Listening to the news this week has been even more horrendous and soul crushing than normal.

The Syrian regime’s bombing of their own people in Homs whilst the world stands back is brutal beyond words.  Why is this different to Libya?  Why is there no concerted international pressure?  Every night on twitter there are messages of support to the French journalist Edith Bouvier, injured in Syria and hoping someone will get her out.  I listened with disgust and horror to Paul Conroy’s widow talking on the radio on Sunday about how the Foreign Office had explained to her that it was too dangerous to send someone to rescue her husband, the Sunday Times photographer who was injured in the bomb blast that killed Marie Colvin.  How she wanted someone to say to hell with the protocol, they were going to go and get him.

I thought the tragic death of  Marie Colvin  (read her final report for The Sunday Times here) might have been a game changer, but apparently not.  When the news came in of her death it made me realise that this is a true journalist, someone who believed that the independent reporting was essential and would go to any lengths regardless of her own personal safety to get the truth.  I thought back to the Leveson Inquiry into Media Ethics and J K Rowling’s testament, where she talked about there being two types of journalists, those of the calibre of Marie Colvin who are essential to ensure a fair and democratic society, and the other sort that just invaded her life (and countless other public figures) and caused untold levels of stress and upset for no true journalist purpose.
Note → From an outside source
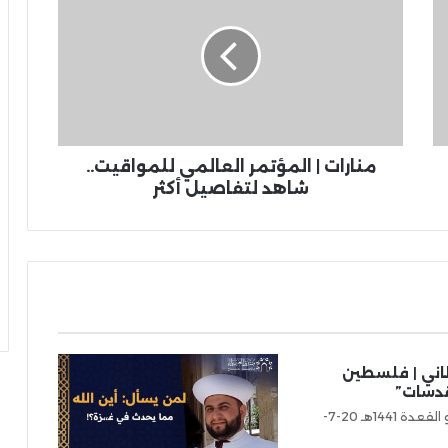
منارات | المؤتمر العالمي للمواقيت..
شاهد لتفاصيل أكثر
ني | فلسطين
قدسات”
الأثنين 29 ذو القعدة 1441هـ 20-7-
If you have time to read her written witness statement, the extent of press intrusion is quite staggering.  She said they should have a different name, that you could not compare the two.  J K Rowling is absolutely right.  We distinguish between photo-journalists and the paparazzi, we should do the same for journalists and what I don’t know.  Muck-raker hacks?  Bottom-feeder fantasists?  Mmm not that catchy.  I think they need some work.

Yesterday the Leveson Inquiry heard from the Metropolitan Police Deputy Assistant Commission, Sue Akers who said “there was a cultural of illegal payments” at The Sun.  Bribery was openly discussed.  Multiple payments were made to officials in Government, Police, Prisons, Health Service.  One journalist was given £150,000 for payments to “sources” not for stories in the public interest but for “salacious gossip”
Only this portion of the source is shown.